* **SOURCE MATERIAL**:
####################
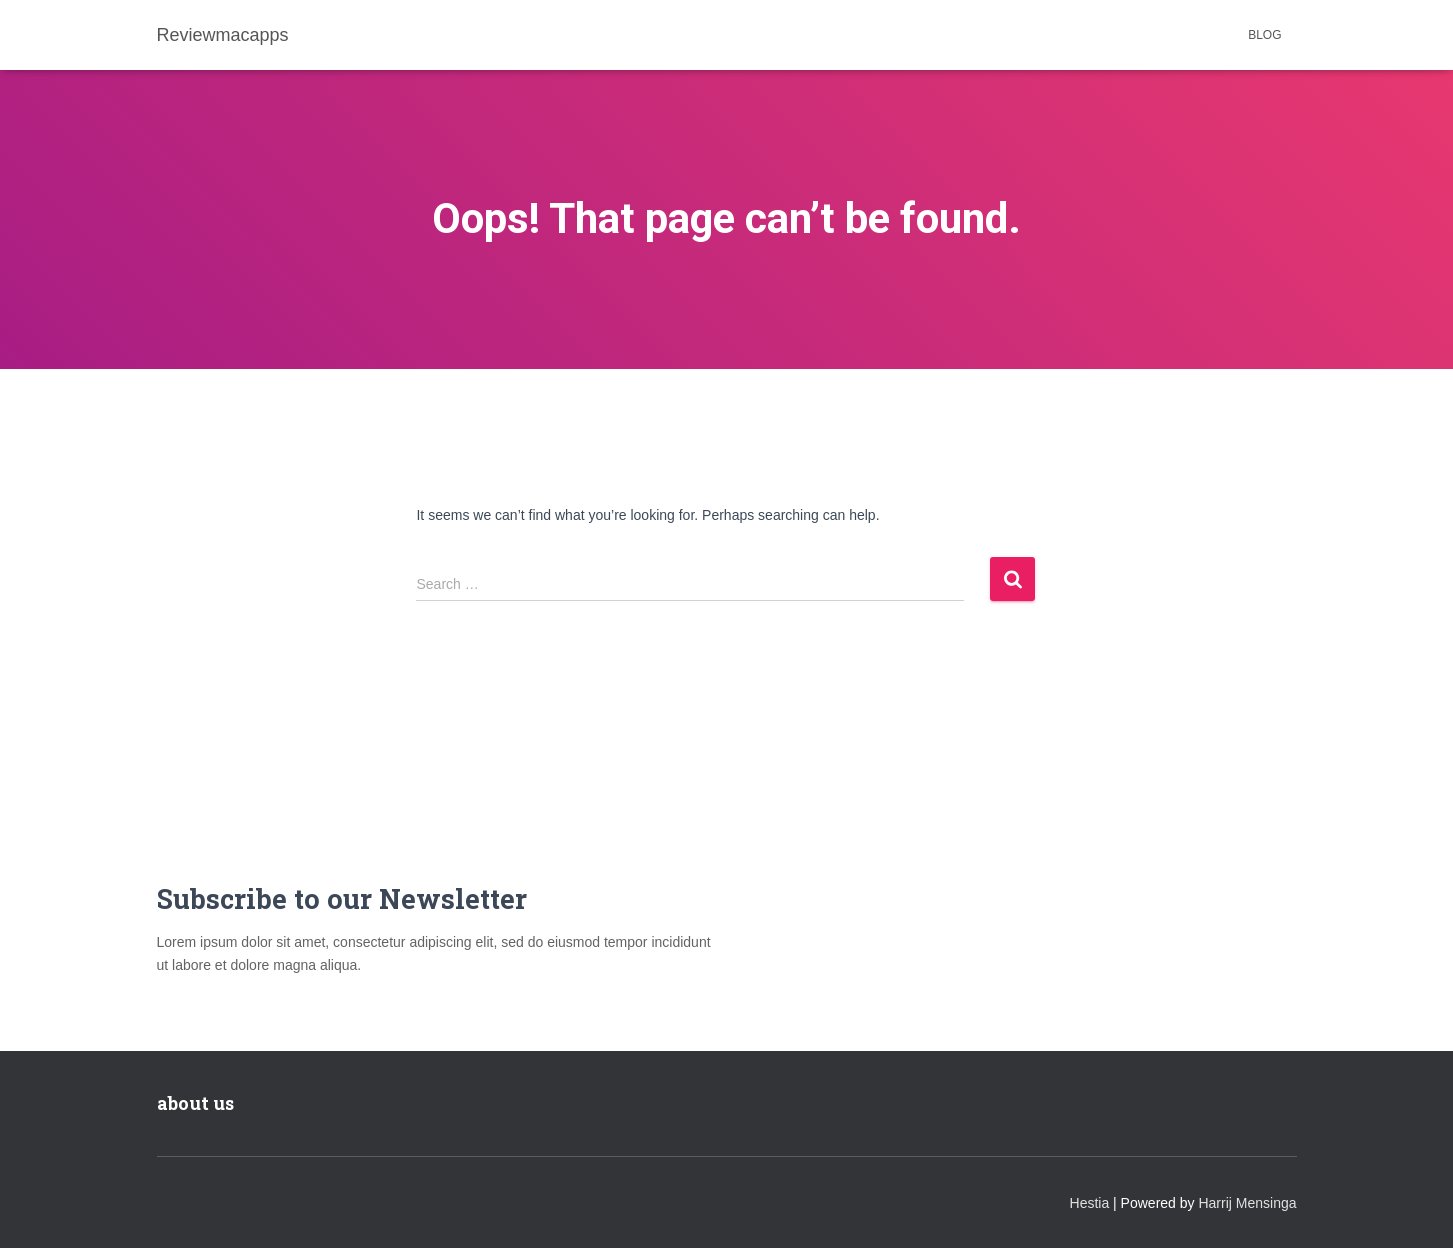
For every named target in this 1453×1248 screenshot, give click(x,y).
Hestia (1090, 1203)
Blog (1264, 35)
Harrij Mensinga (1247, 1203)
####################
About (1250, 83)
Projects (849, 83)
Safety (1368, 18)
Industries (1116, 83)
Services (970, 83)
####################
Restate word for word only the lines above from the line containing "For every named" to the line containing "Harrij Mensinga (1247, 1203)", both of them included.

* **YOUR RESPONSE**:
For every named target in this 1453×1248 screenshot, give click(x,y).
Hestia (1090, 1203)
Blog (1264, 35)
Harrij Mensinga (1247, 1203)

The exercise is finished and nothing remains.